Faculty must submit content to department chairs, university administrators, and the Board of Trustees for review and approval. (Getty Images)

She said she was shocked by the memo’s description of some notions of race and gender as “one viewpoint among many,” saying it treated established facts “as if George Wallace being a racist was a viewpoint,” referring to the former Alabama governor who advocated segregation.

Creighton’s memo said the new requirements are the “first step” in the Board of Regents’ implementation of Senate Bill 37, which he wrote before he resigned from the Texas Senate to head the Texas Tech system. The law requires regents to conduct a comprehensive review of the classes all undergraduates must take to graduate to ensure they prepare students for civilian and professional life and reflect the needs of the Texas workforce, with the first review scheduled for 2027.

System leaders imposed restrictions on how faculty discussed gender identity in classrooms in September after a widely circulated video of a Texas A&M University professor teaching gender identity led to public criticism from conservatives, the professor’s dismissal and the resignation of the university’s president.

Angelo State University, one of five institutions in the Texas Tech University system, was the first to embrace the changes, quietly directing faculty in September to stop discussions of transgender identities in the classroom.

Then-Texas Tech Chancellor Ted L. Mitchell later issued a system-wide directive that faculty must comply with an executive order from the president Donald Trumpa letter from Governor Greg Abbott and House Bill 229, which recognizes only male and female gender.

Professors told the Texas Tribune at the time that Mitchell’s directives forced them to delay classes, eliminate terms like “transgender” and self-censor.

Creighton took over as chancellor last month after Mitchell retired.

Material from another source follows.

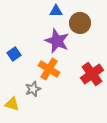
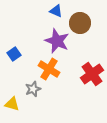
blue triangle: rotated 24 degrees clockwise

The new policies at the Texas Tech University system come after the Texas A&M University system approved a new policy last month in the wake of the controversial video that requires every campus president to sign off on any course that could be deemed to advocate “race and gender ideology or topics related to sexual orientation or gender identity,” though Texas Tech’s new rules appear to go further than that as they require a formal approval process that ends with the Board of Regents.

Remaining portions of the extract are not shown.